*Traumhaftes Wunder im Alter: Wie ein Weihnachtsmann einer Oma Hoffnung schenkte*
Oma Gisela saß am Küchentisch und strickte wollene Socken. In ihrem Ausweis stand zwar „Gisela Schmidt“, aber im ganzen Dorf kannte man sie nur als „Oma Gisela“. Das kleine Örtchen nahe Dresden lebte seinen Alltag, und an diesem letzten Dezembertag erwartete die alte Frau ganz sicher nichts Magisches.

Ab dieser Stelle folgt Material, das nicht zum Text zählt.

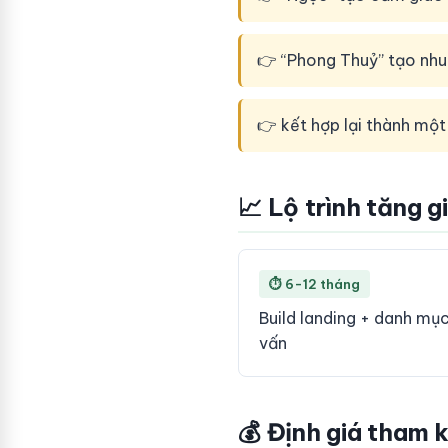
👉 “Phong Thuỷ” tạo nhu
👉 kết hợp lại thành một
📈 Lộ trình tăng g
⏱ 6-12 tháng
Build landing + danh mụ
vấn
💰 Định giá tham 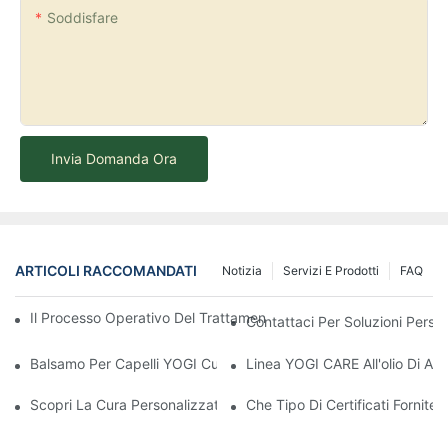
Soddisfare
Invia Domanda Ora
ARTICOLI RACCOMANDATI
Notizia
Servizi E Prodotti
FAQ
Il Processo Operativo Del Trattamento Per Capelli Nano Plastic 
Contattaci Per Soluzioni Person
Balsamo Per Capelli YOGI Custom HAS Collagen: Una Soluzione 
Linea YOGI CARE All'olio Di Arg
Scopri La Cura Personalizzata Dei Capelli Con L'olio Batana E 
Che Tipo Di Certificati Fornite?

Plötzlich knarrte die Tür, und in der Diele tauchte eine Gestalt in rotem Mantel mit weißem Pelzbesatz auf. Groß, mit üppigem Bart, in Filzstiefeln und einem Sack über der Schulter. Oma Gisela blinzelte, rückte ihre Brille zurecht und erstarrte:
„Bist du etwa… der Weihnachtsmann?“
„Guten Tag, Gisela! Darf ich rein?“ Der Fremde lachte verschwörerisch.
„Ach du liebe Zeit…“, flüsterte sie, „was verschafft mir denn diese Ehre?“
„Schau mal auf den Kalender – heute ist der 31. Dezember! Das Fest steht vor der Tür!“, erklärte er fröhlich.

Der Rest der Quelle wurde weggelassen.